### Brief
Please read the records below and return each line holding the string "Ousmane".

### Records shown
++++++++++++++++++++
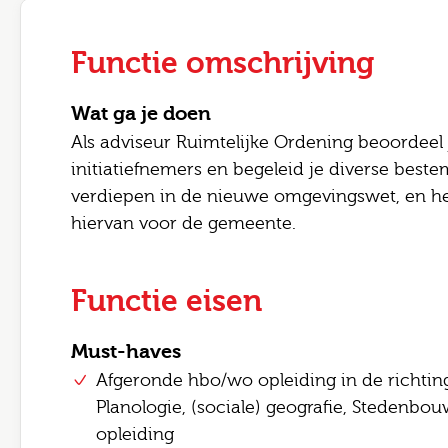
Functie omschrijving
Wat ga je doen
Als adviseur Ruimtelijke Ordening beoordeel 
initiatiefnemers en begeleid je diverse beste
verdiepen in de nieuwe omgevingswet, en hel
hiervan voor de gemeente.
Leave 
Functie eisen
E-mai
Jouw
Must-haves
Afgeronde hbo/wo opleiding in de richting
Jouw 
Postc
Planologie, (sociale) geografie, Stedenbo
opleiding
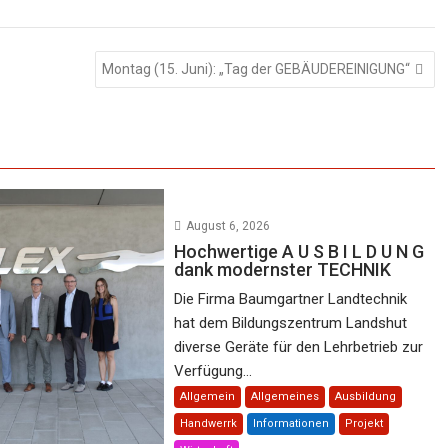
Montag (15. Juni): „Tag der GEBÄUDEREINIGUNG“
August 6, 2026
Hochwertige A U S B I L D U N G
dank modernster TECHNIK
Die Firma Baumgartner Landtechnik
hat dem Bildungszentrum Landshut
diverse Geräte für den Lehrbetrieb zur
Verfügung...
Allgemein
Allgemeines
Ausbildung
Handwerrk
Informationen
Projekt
++++++++++++++++++++
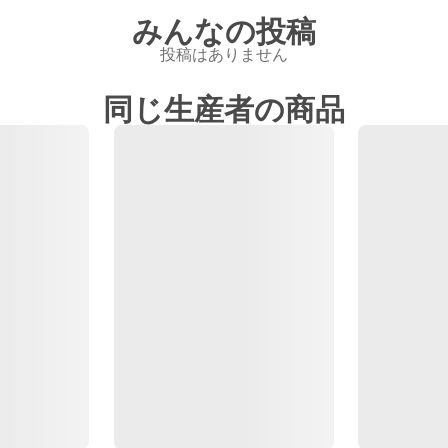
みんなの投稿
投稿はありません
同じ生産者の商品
++++++++++++++++++++
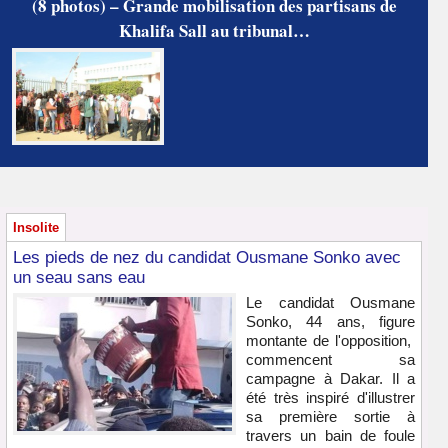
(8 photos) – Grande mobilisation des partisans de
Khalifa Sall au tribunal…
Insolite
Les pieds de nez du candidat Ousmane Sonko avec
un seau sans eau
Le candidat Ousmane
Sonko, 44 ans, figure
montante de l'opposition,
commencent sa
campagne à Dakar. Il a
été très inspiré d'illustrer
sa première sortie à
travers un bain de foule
++++++++++++++++++++
### Solution to the problem
Les pieds de nez du candidat Ousmane Sonko avec
Le candidat Ousmane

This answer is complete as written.